13. Design Philosophy

1. Every modality is a first-class citizen. Whether a user sends an image, an audio clip, or a PDF, the same pipeline processes it: upload, store, process, inject into LLM context, render in chat. No modality is a second-class afterthought.

2. Graceful degradation over hard failure. Missing OpenAI API key? Vision falls back to stub. No ffmpeg? Video returns file info. Link fetch fails? Error is logged, message still sent. The system never crashes due to missing dependencies.

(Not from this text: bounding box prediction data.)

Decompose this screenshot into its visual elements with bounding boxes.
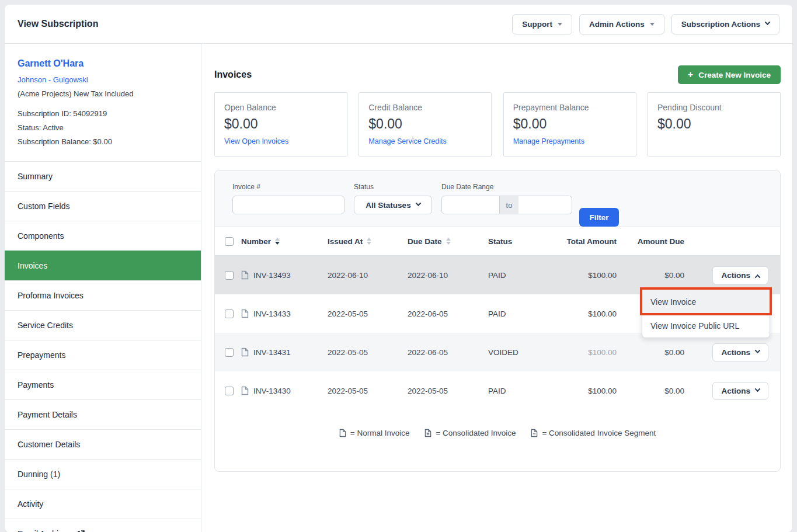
manage-prepayments-link[interactable]: Manage Prepayments	[513, 137, 627, 145]
card-value: $0.00	[657, 116, 771, 132]
customer-block: Garnett O'Hara Johnson - Gulgowski (Acme…	[5, 44, 201, 161]
sort-icon	[446, 238, 451, 245]
sidebar-item-customer-details[interactable]: Customer Details	[5, 429, 201, 459]
external-link-icon	[77, 530, 85, 532]
card-value: $0.00	[513, 116, 627, 132]
issued-at: 2022-05-05	[328, 387, 408, 395]
issued-at: 2022-06-10	[328, 271, 408, 280]
credit-balance-card: Credit Balance $0.00 Manage Service Cred…	[359, 92, 492, 157]
due-date: 2022-05-05	[408, 387, 488, 395]
create-new-invoice-button[interactable]: + Create New Invoice	[678, 65, 781, 84]
chevron-down-icon	[755, 386, 761, 392]
row-checkbox[interactable]	[225, 348, 234, 357]
card-label: Credit Balance	[368, 103, 482, 112]
header-actions: Support Admin Actions Subscription Actio…	[512, 14, 779, 34]
sidebar-item-prepayments[interactable]: Prepayments	[5, 340, 201, 370]
actions-dropdown-menu: View Invoice View Invoice Public URL	[642, 289, 770, 338]
due-date-to-input[interactable]	[518, 196, 572, 214]
actions-button[interactable]: Actions	[712, 343, 768, 361]
column-header-total-amount: Total Amount	[561, 237, 617, 246]
sidebar-item-invoices[interactable]: Invoices	[5, 251, 201, 280]
view-open-invoices-link[interactable]: View Open Invoices	[224, 137, 337, 145]
date-range-separator: to	[500, 196, 518, 214]
status-value: VOIDED	[488, 348, 561, 357]
due-date: 2022-06-05	[408, 310, 488, 318]
column-header-issued-at[interactable]: Issued At	[328, 237, 371, 246]
due-date-from-input[interactable]	[441, 196, 500, 214]
status-value: PAID	[488, 387, 561, 395]
column-header-due-date[interactable]: Due Date	[408, 237, 451, 246]
table-row: INV-13431 2022-05-05 2022-06-05 VOIDED $…	[215, 333, 780, 371]
support-button[interactable]: Support	[512, 14, 572, 34]
column-header-number[interactable]: Number	[241, 237, 280, 246]
select-all-checkbox[interactable]	[225, 237, 234, 246]
status-value: PAID	[488, 310, 561, 318]
invoices-panel: Invoice # Status All Statuses Due Date R…	[214, 170, 781, 472]
menu-item-view-invoice[interactable]: View Invoice	[642, 290, 770, 314]
status-select[interactable]: All Statuses	[354, 196, 432, 214]
row-checkbox[interactable]	[225, 310, 234, 318]
invoice-number: INV-13433	[253, 310, 291, 318]
normal-invoice-icon	[241, 270, 249, 280]
prepayment-balance-card: Prepayment Balance $0.00 Manage Prepayme…	[503, 92, 636, 157]
sidebar-item-payment-details[interactable]: Payment Details	[5, 399, 201, 429]
subscription-status: Status: Active	[18, 123, 188, 132]
admin-actions-button[interactable]: Admin Actions	[579, 14, 664, 34]
table-header: Number Issued At Due Date	[215, 227, 780, 256]
sort-icon	[275, 238, 280, 245]
normal-invoice-icon	[241, 347, 249, 357]
sidebar-item-email-archives[interactable]: Email Archives	[5, 519, 201, 532]
card-label: Open Balance	[224, 103, 337, 112]
row-checkbox[interactable]	[225, 271, 234, 280]
amount-due: $0.00	[617, 387, 684, 395]
support-button-label: Support	[522, 20, 552, 29]
issued-at: 2022-05-05	[328, 348, 408, 357]
sidebar-item-service-credits[interactable]: Service Credits	[5, 310, 201, 340]
sidebar-item-summary[interactable]: Summary	[5, 161, 201, 191]
invoice-number: INV-13430	[253, 387, 291, 395]
sidebar-item-custom-fields[interactable]: Custom Fields	[5, 191, 201, 221]
consolidated-invoice-icon	[424, 429, 431, 437]
caret-down-icon	[558, 23, 562, 26]
invoice-number-label: Invoice #	[232, 183, 344, 191]
chevron-up-icon	[755, 274, 761, 280]
manage-service-credits-link[interactable]: Manage Service Credits	[368, 137, 482, 145]
sidebar-item-proforma-invoices[interactable]: Proforma Invoices	[5, 280, 201, 310]
invoice-number-input[interactable]	[232, 196, 344, 214]
consolidated-invoice-segment-icon	[531, 429, 538, 437]
plus-icon: +	[688, 70, 693, 79]
sort-icon	[367, 238, 371, 245]
customer-seller-link[interactable]: Johnson - Gulgowski	[18, 75, 188, 84]
amount-due: $0.00	[617, 271, 684, 280]
legend-consolidated-invoice: = Consolidated Invoice	[424, 429, 516, 437]
page-title: View Subscription	[18, 19, 98, 29]
section-title: Invoices	[214, 69, 252, 80]
card-label: Pending Discount	[657, 103, 771, 112]
menu-item-view-invoice-public-url[interactable]: View Invoice Public URL	[642, 314, 770, 338]
view-subscription-page: View Subscription Support Admin Actions …	[5, 5, 792, 532]
legend-consolidated-invoice-segment: = Consolidated Invoice Segment	[531, 429, 656, 437]
balance-cards: Open Balance $0.00 View Open Invoices Cr…	[214, 92, 781, 157]
admin-actions-button-label: Admin Actions	[589, 20, 645, 29]
row-checkbox[interactable]	[225, 387, 234, 395]
filter-button[interactable]: Filter	[579, 208, 619, 227]
customer-name-link[interactable]: Garnett O'Hara	[18, 58, 188, 69]
page-header: View Subscription Support Admin Actions …	[5, 5, 792, 44]
status-label: Status	[354, 183, 432, 191]
sidebar-item-payments[interactable]: Payments	[5, 370, 201, 399]
actions-button[interactable]: Actions	[712, 382, 768, 400]
invoice-type-legend: = Normal Invoice = Consolidated Invoice …	[215, 429, 780, 437]
legend-normal-invoice: = Normal Invoice	[339, 429, 410, 437]
normal-invoice-icon	[339, 429, 346, 437]
subscription-actions-button[interactable]: Subscription Actions	[671, 14, 779, 34]
sidebar-item-dunning[interactable]: Dunning (1)	[5, 459, 201, 489]
card-label: Prepayment Balance	[513, 103, 627, 112]
pending-discount-card: Pending Discount $0.00	[648, 92, 781, 157]
chevron-down-icon	[755, 347, 761, 353]
sidebar-item-activity[interactable]: Activity	[5, 489, 201, 519]
create-new-invoice-label: Create New Invoice	[698, 71, 771, 79]
actions-button[interactable]: Actions	[712, 266, 768, 284]
due-date-range-label: Due Date Range	[441, 183, 572, 191]
sidebar: Garnett O'Hara Johnson - Gulgowski (Acme…	[5, 44, 201, 532]
sidebar-item-components[interactable]: Components	[5, 221, 201, 251]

3. Security at every boundary. Upload checks MIME types and paths. Link unfurling blocks SSRF. Content is size-limited. Kernel contracts are frozen and I/O-free. Each layer enforces its own security invariants independently.

4. Reuse kernel infrastructure. DocumentProcessor wraps the existing parse_file() domain. VideoProcessor reuses VisionPort and AudioPort. ModalityType extends the existing Literal. ChatMessage adds one field with a default — zero breaking changes.